• **What you should do**:
Each entry is to be reproduced verbatim, and images are to be omitted.

• **Input data**:
┌────────
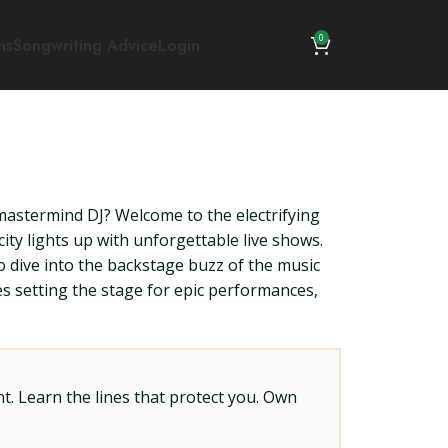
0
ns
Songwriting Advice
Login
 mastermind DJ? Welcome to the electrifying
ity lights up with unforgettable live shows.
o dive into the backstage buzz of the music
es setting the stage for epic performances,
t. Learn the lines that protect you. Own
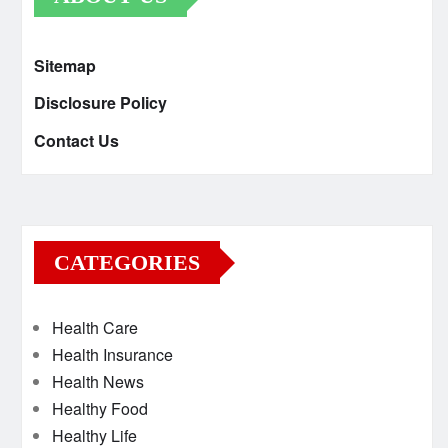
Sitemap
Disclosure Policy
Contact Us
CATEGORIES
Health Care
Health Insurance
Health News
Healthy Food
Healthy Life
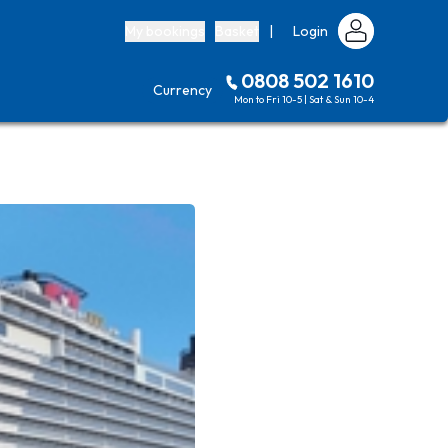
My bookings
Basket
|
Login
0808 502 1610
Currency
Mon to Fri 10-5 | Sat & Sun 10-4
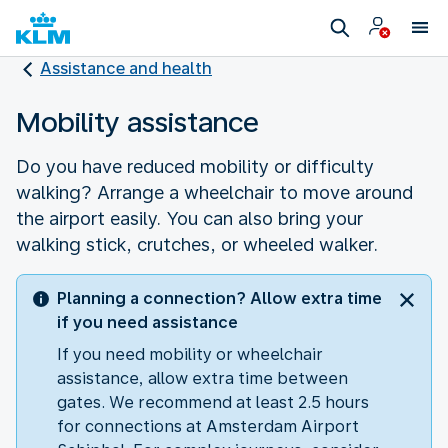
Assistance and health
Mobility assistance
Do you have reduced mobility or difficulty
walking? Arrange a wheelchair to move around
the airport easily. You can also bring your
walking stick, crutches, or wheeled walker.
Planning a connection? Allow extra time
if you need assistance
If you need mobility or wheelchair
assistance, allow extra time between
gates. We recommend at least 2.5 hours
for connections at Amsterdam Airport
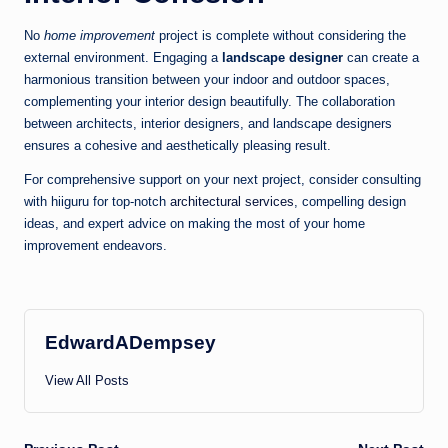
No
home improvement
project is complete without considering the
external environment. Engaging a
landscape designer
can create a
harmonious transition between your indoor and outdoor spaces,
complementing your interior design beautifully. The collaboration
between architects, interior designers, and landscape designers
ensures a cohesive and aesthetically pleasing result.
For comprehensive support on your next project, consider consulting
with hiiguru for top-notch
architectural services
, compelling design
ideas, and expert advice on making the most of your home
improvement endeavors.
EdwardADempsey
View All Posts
└────────
• **Written solution**:
0
ns
Songwriting Advice
Login
 mastermind DJ? Welcome to the electrifying
ity lights up with unforgettable live shows.
o dive into the backstage buzz of the music
es setting the stage for epic performances,
t. Learn the lines that protect you. Own
Sitemap
Disclosure Policy
Contact Us
CATEGORIES
Health Care
Health Insurance
Health News
Healthy Food
Healthy Life
My bookings
Basket
|
Login
0808 502 1610
Currency
Mon to Fri 10-5 | Sat & Sun 10-4
Assistance and health
Mobility assistance
Do you have reduced mobility or difficulty
walking? Arrange a wheelchair to move around
the airport easily. You can also bring your
walking stick, crutches, or wheeled walker.
Planning a connection? Allow extra time
if you need assistance
If you need mobility or wheelchair
assistance, allow extra time between
gates. We recommend at least 2.5 hours
for connections at Amsterdam Airport
No
home improvement
project is complete without considering the
external environment. Engaging a
landscape designer
can create a
harmonious transition between your indoor and outdoor spaces,
complementing your interior design beautifully. The collaboration
between architects, interior designers, and landscape designers
ensures a cohesive and aesthetically pleasing result.
For comprehensive support on your next project, consider consulting
with hiiguru for top-notch
architectural services
, compelling design
ideas, and expert advice on making the most of your home
improvement endeavors.
EdwardADempsey
View All Posts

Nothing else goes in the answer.